China's GDP rose 5.3% in the first quarter, but it doesn't mean the economic pain is over
China's economy grew 5.3% in the first quarter of 2024, surpassing analyst expectations.
Despite this, March retail sales and industrial output fell short of forecasts.
China's property market is still struggling, with new home sales in the first quarter falling nearly 31%.
China reported robust economic growth for the first quarter of 2024.
The world's second-largest economy grew 5.3% in the first quarter of this year from a year ago, according to the National Bureau of Statistics — beating the 4.8% growth analysts polled by Bloomberg had forecast and the 5.2% growth it chalked up in the fourth quarter of 2023.
"We have got off to a solid start," Sheng Laiyun, the NBS's deputy director, said at a press briefing in Beijing, according to Bloomberg. He said industry was an important contributor to growth, contributing to more than one-third of first-quarter growth.
Louise Loo, the China economist at Oxford Economics, wrote in a note on Tuesday that China's economy was also supported in the first quarter by consumer spending for the Lunar New Year holidays in February.
Despite the rosy figures, a closer look at the figures indicates there's still pain ahead.
March retail sales rose 3.1% from a year ago, missing Bloomberg forecasts of 4.8% growth. Industrial output for March also missed forecasts, coming in at 4.5% — well below the 6% predicted by analysts.
"'Standalone' March activity indicators suggest weakness coming through post-Lunar New Year," Loo said.
In particular, China's property market continued to be in the dumps amid a debt crisis, with first-quarter new home sales by value tanking nearly 31% from a year ago.

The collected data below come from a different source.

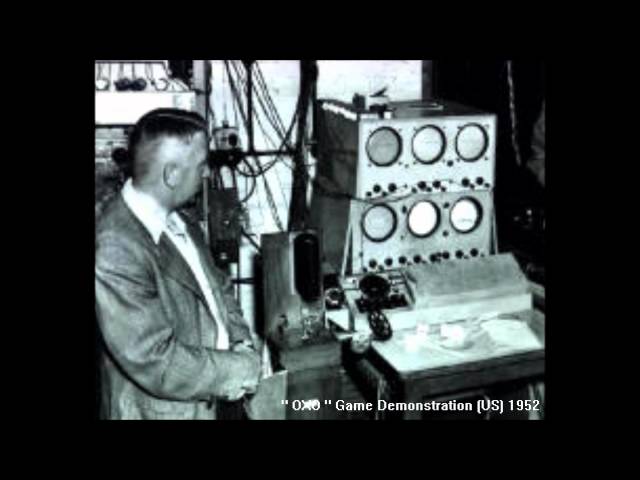 Where is `desk`? This screenshot has width=640, height=480. desk is located at coordinates (475, 374). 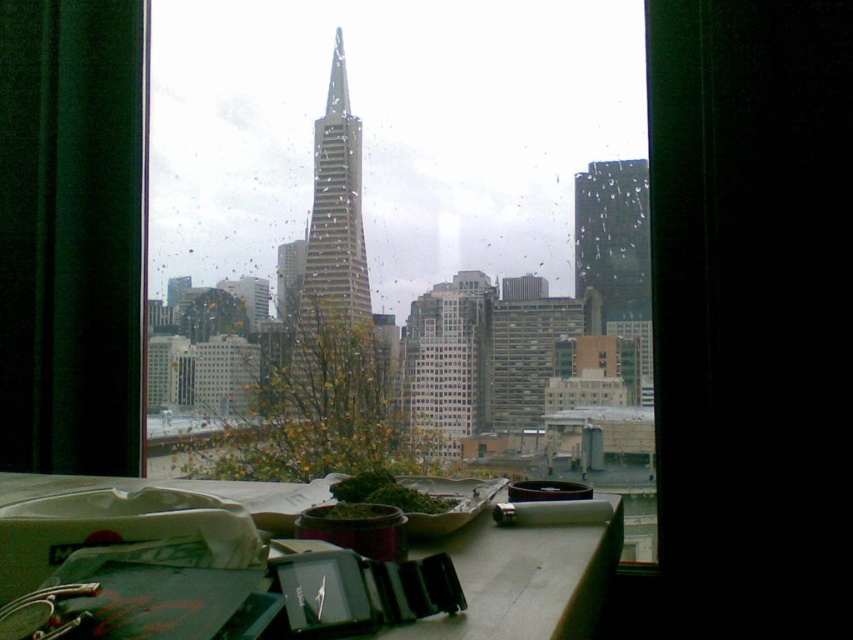 In the scene shown: Does glassy steel skyscraper at center have a greater width compared to glassy reflective skyscraper at right?

Indeed, glassy steel skyscraper at center has a greater width compared to glassy reflective skyscraper at right.

Which is more to the left, glassy steel skyscraper at center or glassy reflective skyscraper at right?

glassy steel skyscraper at center is more to the left.

Between point (335, 272) and point (584, 216), which one is positioned behind?

Point (335, 272)

Find the location of a particular element. glassy steel skyscraper at center is located at coordinates (335, 268).

Describe the element at coordinates (401, 150) in the screenshot. The width and height of the screenshot is (853, 640). I see `transparent glass window at center` at that location.

Is transparent glass window at center thinner than glassy steel skyscraper at center?

In fact, transparent glass window at center might be wider than glassy steel skyscraper at center.

Is point (489, 108) farther from camera compared to point (341, 339)?

That is True.

The image size is (853, 640). What are the coordinates of `transparent glass window at center` in the screenshot? It's located at (401, 150).

Does transparent glass window at center come behind glassy reflective skyscraper at right?

No, transparent glass window at center is closer to the viewer.

This screenshot has height=640, width=853. Describe the element at coordinates (401, 150) in the screenshot. I see `transparent glass window at center` at that location.

Locate an element on the screen. The width and height of the screenshot is (853, 640). transparent glass window at center is located at coordinates (401, 150). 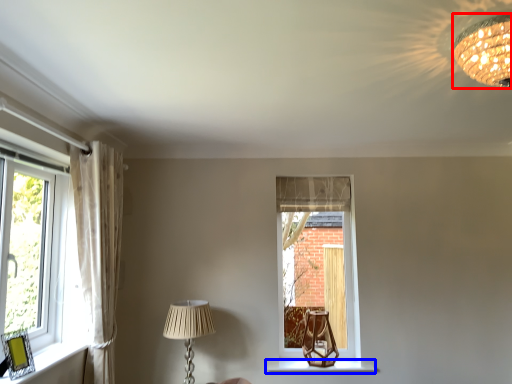 Question: Which object is closer to the camera taking this photo, lamp (highlighted by a red box) or window sill (highlighted by a blue box)?

Choices:
 (A) lamp
 (B) window sill

Answer: (A) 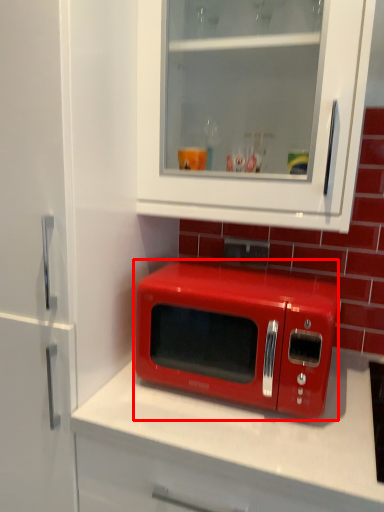 Question: In this image, where is microwave oven (annotated by the red box) located relative to cabinetry?

Choices:
 (A) right
 (B) left

Answer: (B) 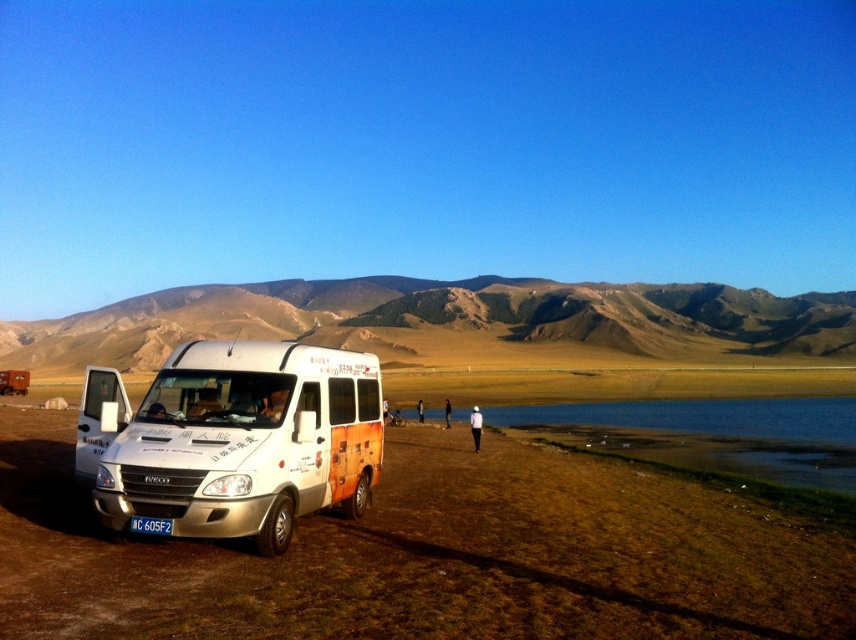 You are a photographer standing at the edge of the grassy plain. You want to take a photo of the white matte van at lower left and the white plastic license plate at lower center. Which object will appear larger in the photo?

The white matte van at lower left is taller than the white plastic license plate at lower center, so it will appear larger in the photo. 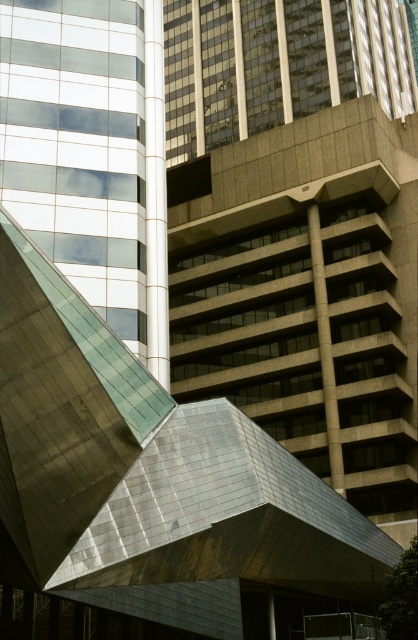 You are an architect analyzing the layout of the city. You need to determine the spatial relationship between the matte gray building at center and the metallic glass building at left. Which building is located to the right of the other?

The matte gray building at center is positioned on the right side of the metallic glass building at left, meaning the matte gray building at center is to the right of the metallic glass building at left.

You are an architect analyzing the spatial relationship between the matte gray building at center and the metallic glass building at left. Based on the scene, which building is placed higher in the image?

The matte gray building at center is positioned over the metallic glass building at left, so it is placed higher in the image. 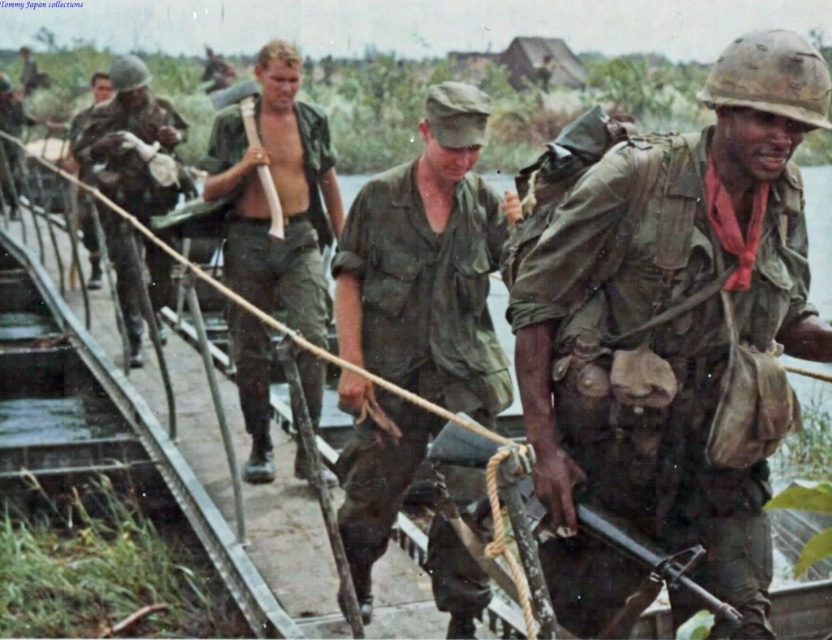 You are a soldier on the bridge and need to ensure your equipment is secure. Which item is positioned higher on your body between the camouflage fabric helmet at center and the green matte uniform at center?

The camouflage fabric helmet at center is positioned higher than the green matte uniform at center because it is located above it.

You are a soldier trying to cross the bridge and need to identify the item closest to you. Which one is closer to your viewpoint between the camouflage fabric helmet at center and the green matte uniform at center?

The camouflage fabric helmet at center is closer to your viewpoint because it is in front of the green matte uniform at center.

You are a soldier on the unstable bridge and need to retrieve your matte black rifle at center. However, you notice a camouflage fabric helmet at center in your way. Can you safely reach your rifle without moving the helmet?

The camouflage fabric helmet at center is further to the viewer than matte black rifle at center, so the rifle is actually behind the helmet. Since the helmet is in front of the rifle, you cannot safely reach the rifle without moving the helmet. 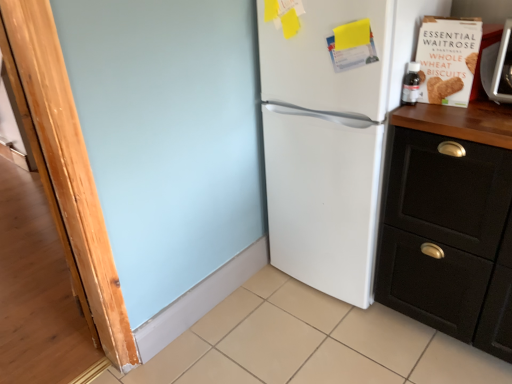 Question: Is the depth of beige tile at lower center greater than that of white matte refrigerator at center?

Choices:
 (A) yes
 (B) no

Answer: (B)

Question: From the image's perspective, is beige tile at lower center located beneath white matte refrigerator at center?

Choices:
 (A) no
 (B) yes

Answer: (B)

Question: From the image's perspective, is beige tile at lower center located above white matte refrigerator at center?

Choices:
 (A) no
 (B) yes

Answer: (A)

Question: Is beige tile at lower center not within white matte refrigerator at center?

Choices:
 (A) yes
 (B) no

Answer: (A)

Question: From a real-world perspective, is beige tile at lower center located higher than white matte refrigerator at center?

Choices:
 (A) yes
 (B) no

Answer: (B)

Question: Is white matte refrigerator at center inside the boundaries of beige tile at lower center, or outside?

Choices:
 (A) outside
 (B) inside

Answer: (A)

Question: Looking at the image, does white matte refrigerator at center seem bigger or smaller compared to beige tile at lower center?

Choices:
 (A) small
 (B) big

Answer: (B)

Question: Is point (326, 26) positioned closer to the camera than point (425, 357)?

Choices:
 (A) farther
 (B) closer

Answer: (B)

Question: Considering their positions, is white matte refrigerator at center located in front of or behind beige tile at lower center?

Choices:
 (A) front
 (B) behind

Answer: (B)

Question: Considering the positions of point (281, 64) and point (497, 276), is point (281, 64) closer or farther from the camera than point (497, 276)?

Choices:
 (A) closer
 (B) farther

Answer: (B)

Question: Which is correct: white matte refrigerator at center is inside black matte cabinet at right, or outside of it?

Choices:
 (A) inside
 (B) outside

Answer: (B)

Question: In terms of width, does white matte refrigerator at center look wider or thinner when compared to black matte cabinet at right?

Choices:
 (A) wide
 (B) thin

Answer: (A)

Question: From a real-world perspective, is white matte refrigerator at center above or below black matte cabinet at right?

Choices:
 (A) below
 (B) above

Answer: (B)

Question: Is beige tile at lower center wider or thinner than white matte refrigerator at center?

Choices:
 (A) thin
 (B) wide

Answer: (B)

Question: From the image's perspective, is beige tile at lower center positioned above or below white matte refrigerator at center?

Choices:
 (A) below
 (B) above

Answer: (A) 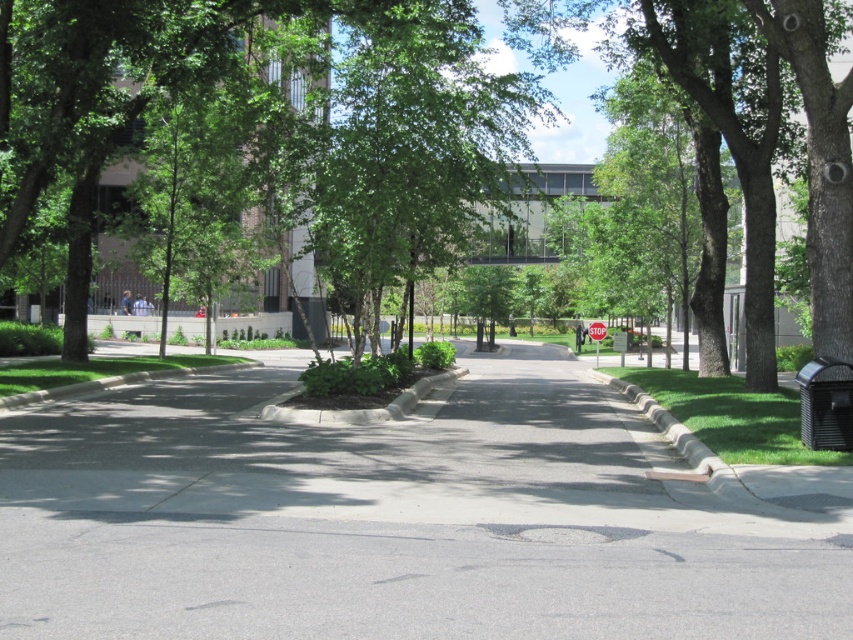 Does point (363, 435) lie in front of point (634, 35)?

Yes, it is in front of point (634, 35).

Which is above, gray asphalt pavement at center or green leafy tree at center?

green leafy tree at center is above.

Measure the distance between gray asphalt pavement at center and camera.

gray asphalt pavement at center is 4.92 meters away from camera.

At what (x,y) coordinates should I click in order to perform the action: click on gray asphalt pavement at center. Please return your answer as a coordinate pair (x, y). The width and height of the screenshot is (853, 640). Looking at the image, I should click on (392, 518). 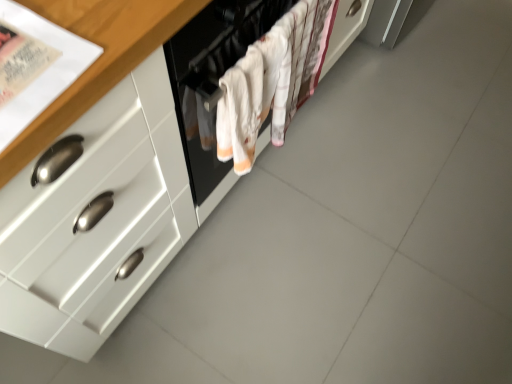 Question: Considering the relative sizes of white fabric oven at center and white glossy cabinet at center in the image provided, is white fabric oven at center thinner than white glossy cabinet at center?

Choices:
 (A) no
 (B) yes

Answer: (B)

Question: Could you tell me if white fabric oven at center is turned towards white glossy cabinet at center?

Choices:
 (A) no
 (B) yes

Answer: (B)

Question: Is there a large distance between white fabric oven at center and white glossy cabinet at center?

Choices:
 (A) yes
 (B) no

Answer: (B)

Question: Is white glossy cabinet at center at the back of white fabric oven at center?

Choices:
 (A) no
 (B) yes

Answer: (B)

Question: Does white fabric oven at center have a larger size compared to white glossy cabinet at center?

Choices:
 (A) no
 (B) yes

Answer: (A)

Question: Is white glossy cabinet at center surrounded by white fabric oven at center?

Choices:
 (A) yes
 (B) no

Answer: (B)

Question: Considering the relative sizes of white glossy cabinet at center and white fabric oven at center in the image provided, is white glossy cabinet at center shorter than white fabric oven at center?

Choices:
 (A) no
 (B) yes

Answer: (A)

Question: Is white glossy cabinet at center aimed at white fabric oven at center?

Choices:
 (A) no
 (B) yes

Answer: (B)

Question: Is white glossy cabinet at center to the left of white fabric oven at center from the viewer's perspective?

Choices:
 (A) no
 (B) yes

Answer: (B)

Question: Is white fabric oven at center at the back of white glossy cabinet at center?

Choices:
 (A) yes
 (B) no

Answer: (A)

Question: From a real-world perspective, is white glossy cabinet at center below white fabric oven at center?

Choices:
 (A) yes
 (B) no

Answer: (A)

Question: Can you confirm if white glossy cabinet at center is wider than white fabric oven at center?

Choices:
 (A) yes
 (B) no

Answer: (A)

Question: From a real-world perspective, is white fabric oven at center above or below white glossy cabinet at center?

Choices:
 (A) below
 (B) above

Answer: (B) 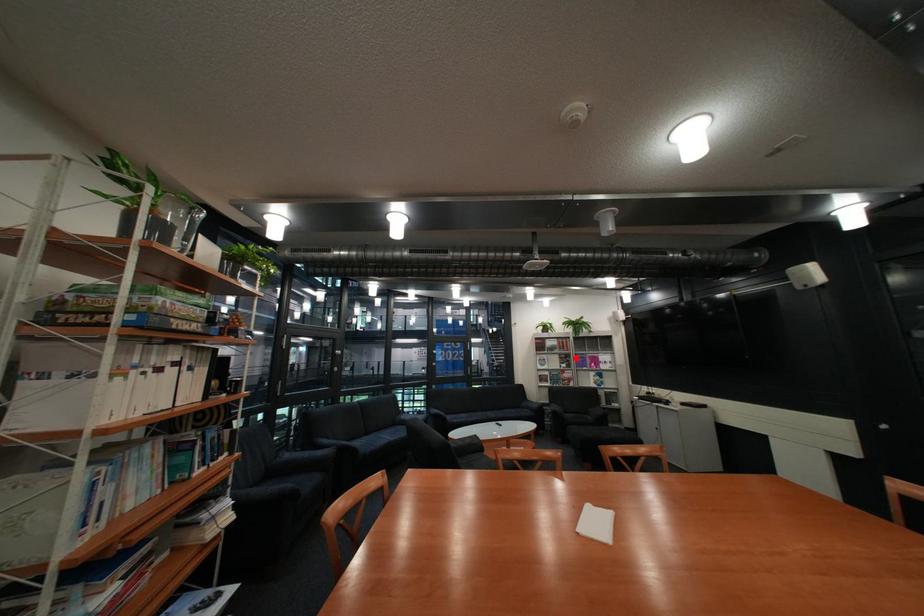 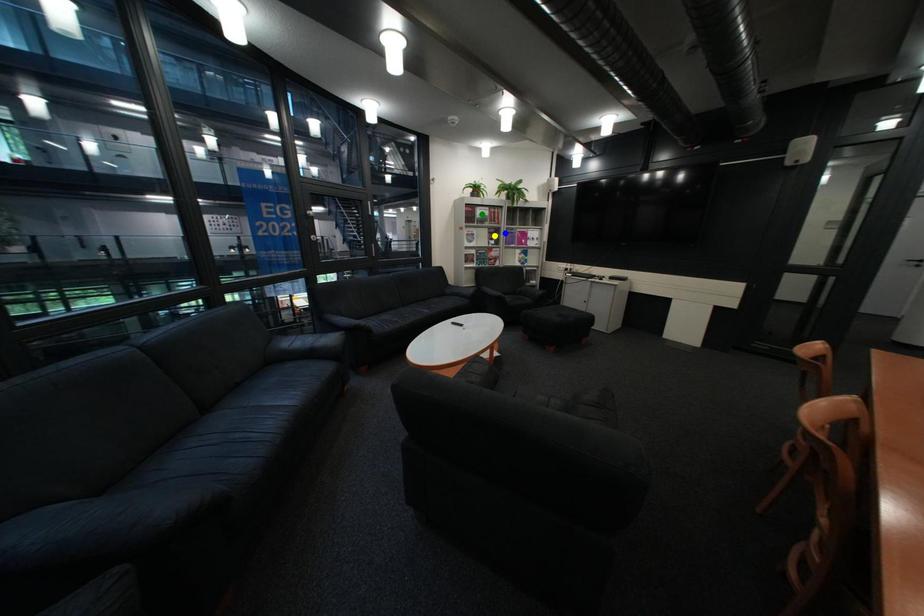 Question: I am providing you with two images of the same scene from different viewpoints. A red point is marked on the first image. You are given multiple points on the second image. Which spot in image 2 lines up with the point in image 1?

Choices:
 (A) yellow point
 (B) blue point
 (C) green point

Answer: (B) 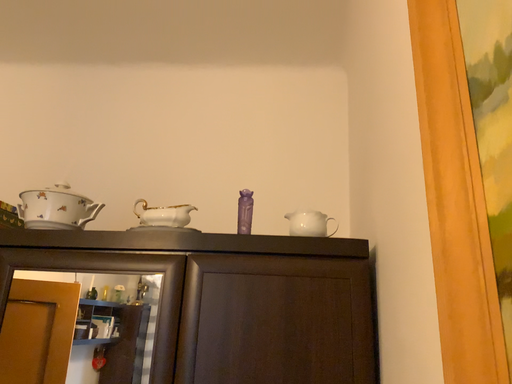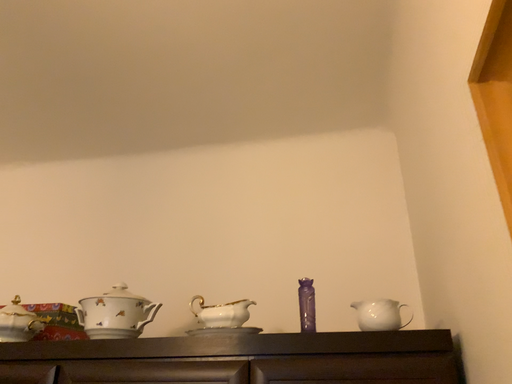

Notably, the data didn't include China's youth-unemployment rate, which hit a record high of 21.3% in June 2023 before Beijing revamped the methodology for the metric to exclude full-time students.
China is in a 'two-speed economy'
China's data dump on Tuesday reflects the country's changing economic landscape.
China's economy has traditionally relied on growth from real estate and lower-cost manufacturing. Beijing is now trying to pivot to three new drivers in the green sector: electric vehicles, solar cells, and lithium-ion batteries.
This has created a "two-speed economy" in which some sectors are doing well — but still aren't enough to offset the massive slump in the property sector, which accounts for about one-quarter of China's GDP.
"The recent economic recovery has been driven by exports. I think it is a two-speed economy," said Raymond Yeung, the chief China economist at ANZ, according to Reuters. "Domestic demand is still weak, but exports are good."
Yeung said he expected China's economy to continue on a similar path in the second quarter of the year.
Oxford Economics' Loo meanwhile expects headwinds to China's second-quarter growth as household spending normalizes and as inventory build-up is released onto the market.
China has a growth target of about 5.0% this year.